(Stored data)
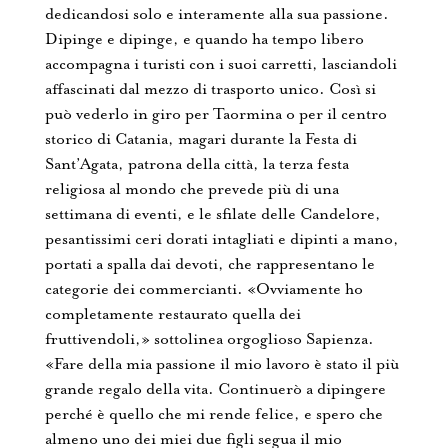
dedicandosi solo e interamente alla sua passione.
Dipinge e dipinge, e quando ha tempo libero
accompagna i turisti con i suoi carretti, lasciandoli
affascinati dal mezzo di trasporto unico. Così si
può vederlo in giro per Taormina o per il centro
storico di Catania, magari durante la Festa di
Sant’Agata, patrona della città, la terza festa
religiosa al mondo che prevede più di una
settimana di eventi, e le sfilate delle Candelore,
pesantissimi ceri dorati intagliati e dipinti a mano,
portati a spalla dai devoti, che rappresentano le
categorie dei commercianti. «Ovviamente ho
completamente restaurato quella dei
fruttivendoli,» sottolinea orgoglioso Sapienza.
«Fare della mia passione il mio lavoro è stato il più
grande regalo della vita. Continuerò a dipingere
perché è quello che mi rende felice, e spero che
almeno uno dei miei due figli segua il mio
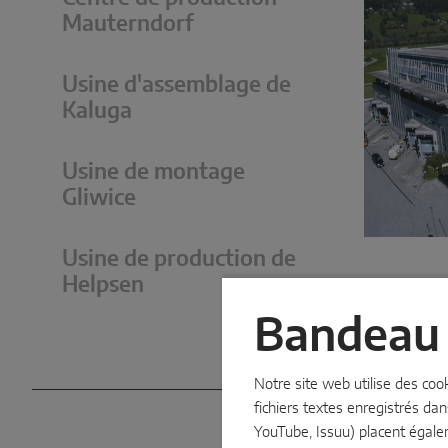
Mauterndorf
Usine d'assemblage de
Kaluga
Usine de montage
Gliwice
Usine de production de
Helpsen
Bandeau 
Notre site web utilise des coo
fichiers textes enregistrés dan
YouTube, Issuu) placent égale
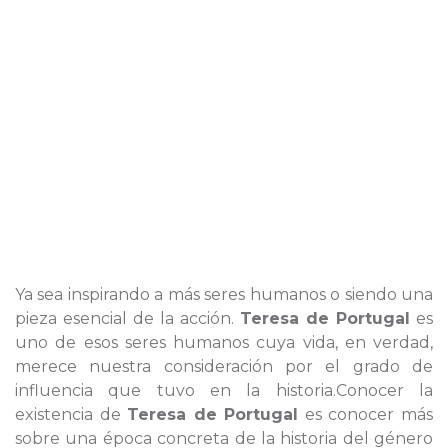
Ya sea inspirando a más seres humanos o siendo una
pieza esencial de la acción.
Teresa de Portugal
es
uno de esos seres humanos cuya vida, en verdad,
merece nuestra consideración por el grado de
influencia que tuvo en la historia.Conocer la
existencia de
Teresa de Portugal
es conocer más
sobre una época concreta de la historia del género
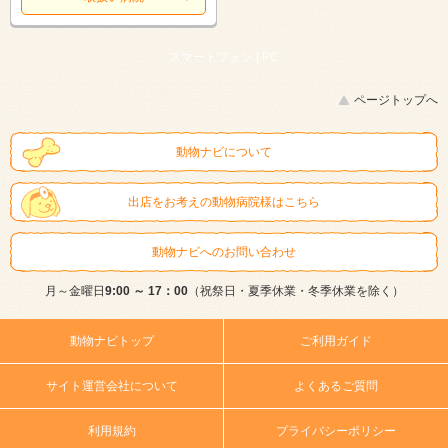
スマートフォン |
PC
ページトップへ
動物ナビについて
出店をお考えの動物病院様はこちら
動物ナビへのお問い合わせ
月～金曜日
9:00 ～ 17：00
（祝祭日・夏季休業・冬季休業を除く）
動物ナビトップ
ご利用ガイド
サイト運営会社について
よくあるご質問
利用規約
プライバシーポリシー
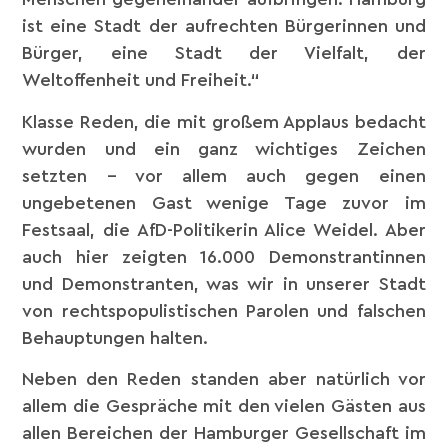
ist eine Stadt der aufrechten Bürgerinnen und
Bürger, eine Stadt der Vielfalt, der
Weltoffenheit und Freiheit.“
Klasse Reden, die mit großem Applaus bedacht
wurden und ein ganz wichtiges Zeichen
setzten – vor allem auch gegen einen
ungebetenen Gast wenige Tage zuvor im
Festsaal, die AfD-Politikerin Alice Weidel. Aber
auch hier zeigten 16.000 Demonstrantinnen
und Demonstranten, was wir in unserer Stadt
von rechtspopulistischen Parolen und falschen
Behauptungen halten.
Neben den Reden standen aber natürlich vor
allem die Gespräche mit den vielen Gästen aus
allen Bereichen der Hamburger Gesellschaft im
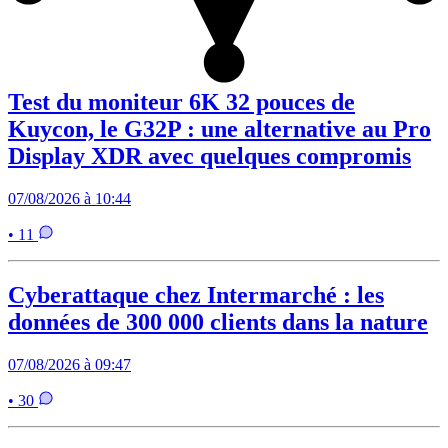
Test du moniteur 6K 32 pouces de
Kuycon, le G32P : une alternative au Pro
Display XDR avec quelques compromis
07/08/2026 à 10:44
• 11
Cyberattaque chez Intermarché : les
données de 300 000 clients dans la nature
07/08/2026 à 09:47
• 30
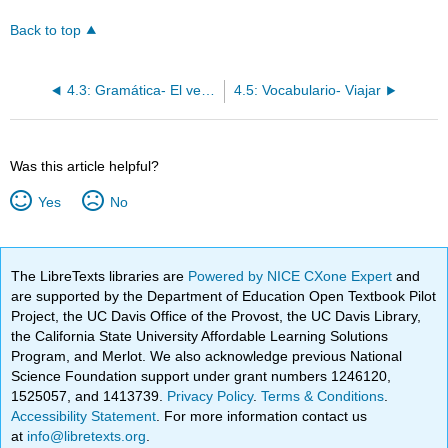
Back to top
4.3: Gramática- El verbo ir
4.5: Vocabulario- Viajar
Was this article helpful?
Yes
No
The LibreTexts libraries are
Powered by NICE CXone Expert
and
are supported by the Department of Education Open Textbook Pilot
Project, the UC Davis Office of the Provost, the UC Davis Library,
the California State University Affordable Learning Solutions
Program, and Merlot. We also acknowledge previous National
Science Foundation support under grant numbers 1246120,
1525057, and 1413739.
Privacy Policy
.
Terms & Conditions
.
Accessibility Statement
. For more information contact us
at
info@libretexts.org
.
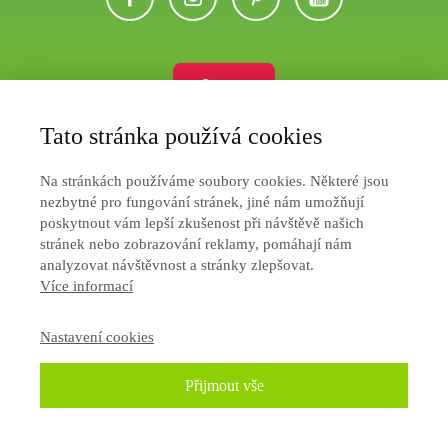
Eshop
Tato stránka používá cookies
Ochrana soukromí
Na stránkách používáme soubory cookies. Některé jsou
Jak nakupovat
nezbytné pro fungování stránek, jiné nám umožňují
poskytnout vám lepší zkušenost při návštěvě našich
Obchodní podmínky
stránek nebo zobrazování reklamy, pomáhají nám
analyzovat návštěvnost a stránky zlepšovat.
Více informací
Nastavení cookies
Přijmout vše
2026
Vytvořeno na platformě
Mioweb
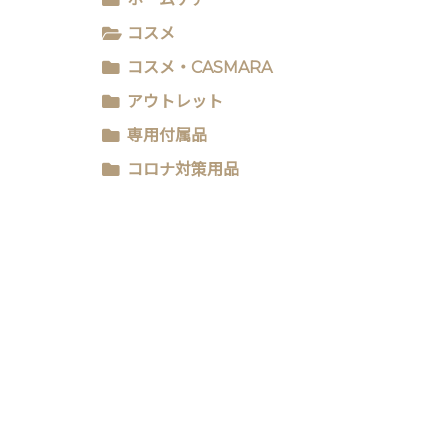
コスメ
コスメ・CASMARA
アウトレット
専用付属品
コロナ対策用品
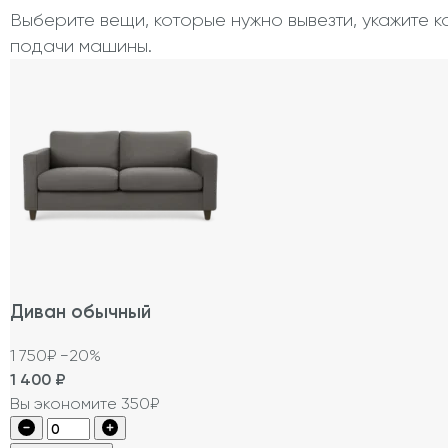
Выберите вещи, которые нужно вывезти, укажите к
подачи машины.
Диван обычный
1 750₽
−20%
1 400
₽
Вы экономите 350₽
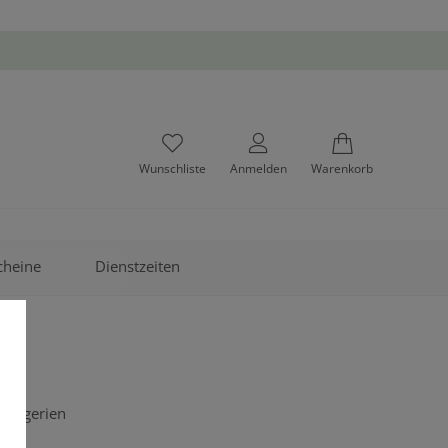
Wunschliste
Anmelden
Warenkorb
cheine
Dienstzeiten
 Drogerien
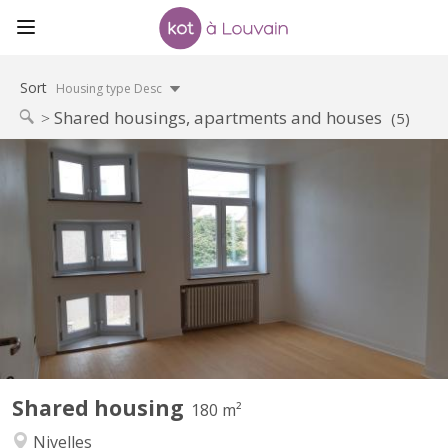
Sort
Housing type Desc
Shared housings, apartments and houses
(5)
KV 1248
Uniquement pour étudiants : 3 chambres à louer dans grande
maison de 6 chambres, située à NIVELLES près de la Haute école
HE2B. Chaque chambre dispose d'un lavabo et la maison est
composée de 2 salles de bain et 1 salle de douche, d'une grande
cuisine et un grand living communs. La maison est...
Shared housing
180 m²
Nivelles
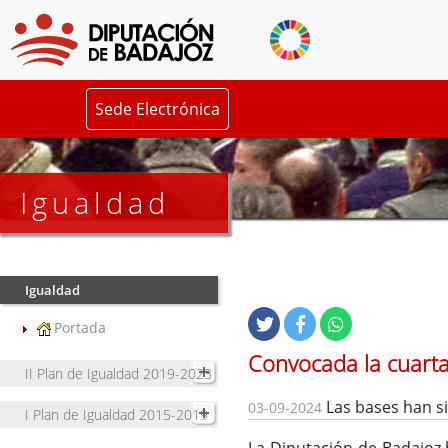
Sede Electrónica
Igualdad
Igualdad
Portada
Convocada la cuarta
II Plan de Igualdad 2019-2023
Las bases han si
03-09-2024
I Plan de Igualdad 2015-2019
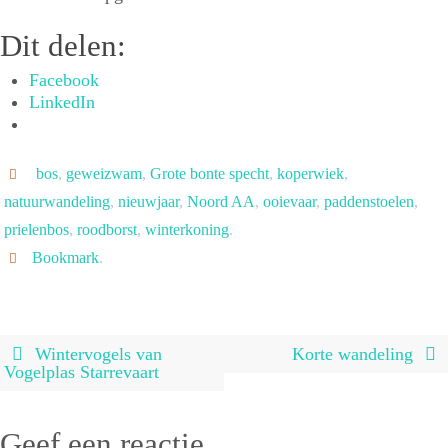
Dit delen:
Facebook
LinkedIn
bos
,
geweizwam
,
Grote bonte specht
,
koperwiek
,
natuurwandeling
,
nieuwjaar
,
Noord AA
,
ooievaar
,
paddenstoelen
,
prielenbos
,
roodborst
,
winterkoning
.
Bookmark
.
Wintervogels van
Korte wandeling
Vogelplas Starrevaart
Geef een reactie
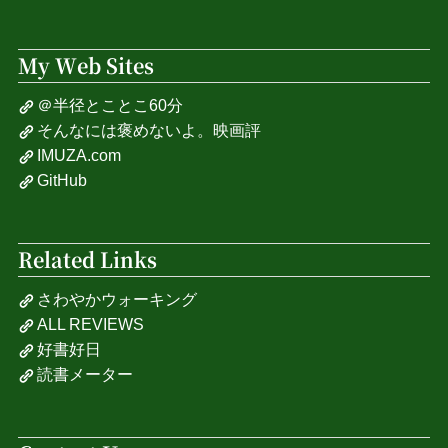
My Web Sites
＠半径とことこ60分
そんなには褒めないよ。映画評
IMUZA.com
GitHub
Related Links
さわやかウォーキング
ALL REVIEWS
好書好日
読書メーター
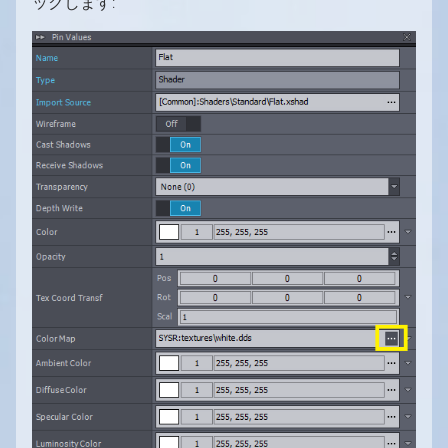
ックします:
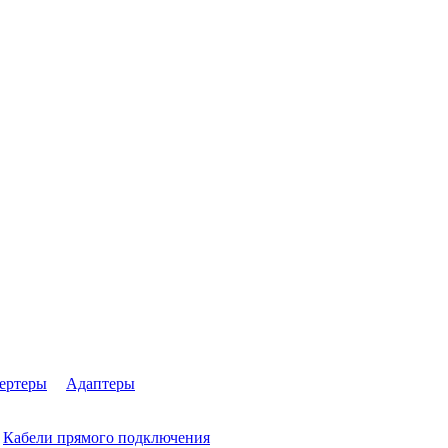
ертеры
Адаптеры
Кабели прямого подключения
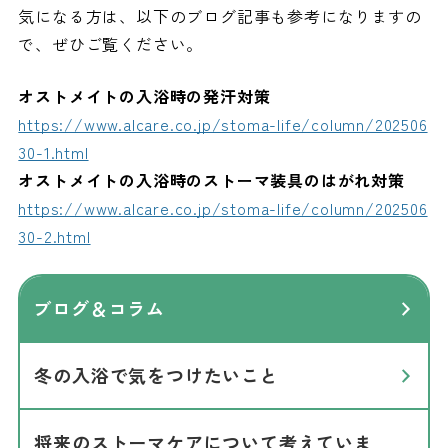
気になる方は、以下のブログ記事も参考になりますの
で、ぜひご覧ください。
オストメイトの入浴時の発汗対策
https://www.alcare.co.jp/stoma-life/column/202506
30-1.html
オストメイトの入浴時のストーマ装具のはがれ対策
https://www.alcare.co.jp/stoma-life/column/202506
30-2.html
ブログ＆コラム
冬の入浴で気をつけたいこと
将来のストーマケアについて考えていま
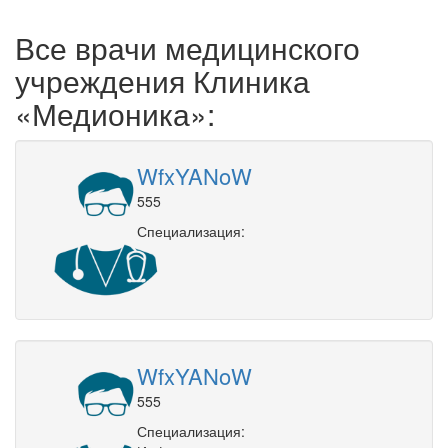
Все врачи медицинского
учреждения Клиника
«Медионика»:
WfxYANoW
555
Специализация:
WfxYANoW
555
Специализация:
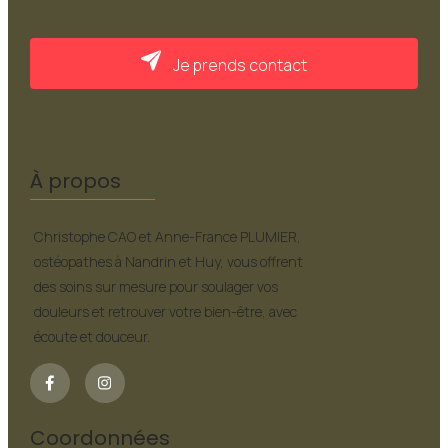
Je prends contact
À propos
Christophe CAO et Anne-France PLUMIER,
ostéopathes à Nandrin et Huy, vous offrent
des soins sur mesure pour soulager vos
douleurs et retrouver votre bien-être, avec
écoute et douceur.
Coordonnées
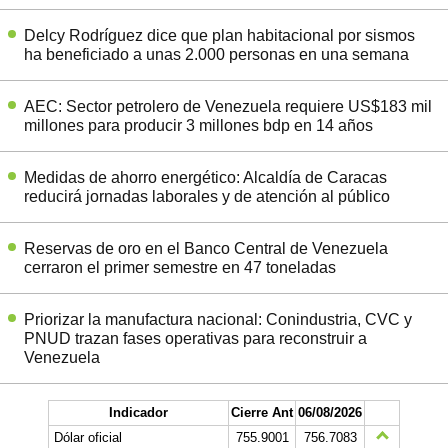
Delcy Rodríguez dice que plan habitacional por sismos
ha beneficiado a unas 2.000 personas en una semana
AEC: Sector petrolero de Venezuela requiere US$183 mil
millones para producir 3 millones bdp en 14 años
Medidas de ahorro energético: Alcaldía de Caracas
reducirá jornadas laborales y de atención al público
Reservas de oro en el Banco Central de Venezuela
cerraron el primer semestre en 47 toneladas
Priorizar la manufactura nacional: Conindustria, CVC y
PNUD trazan fases operativas para reconstruir a
Venezuela
Indicador
Cierre Ant
06/08/2026
Dólar oficial
755.9001
756.7083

» **Task to carry out**
Identify the lines in the entries above that contain "chambres", then copy them out.

» **Task response**
Uniquement pour étudiants : 3 chambres à louer dans grande
maison de 6 chambres, située à NIVELLES près de la Haute école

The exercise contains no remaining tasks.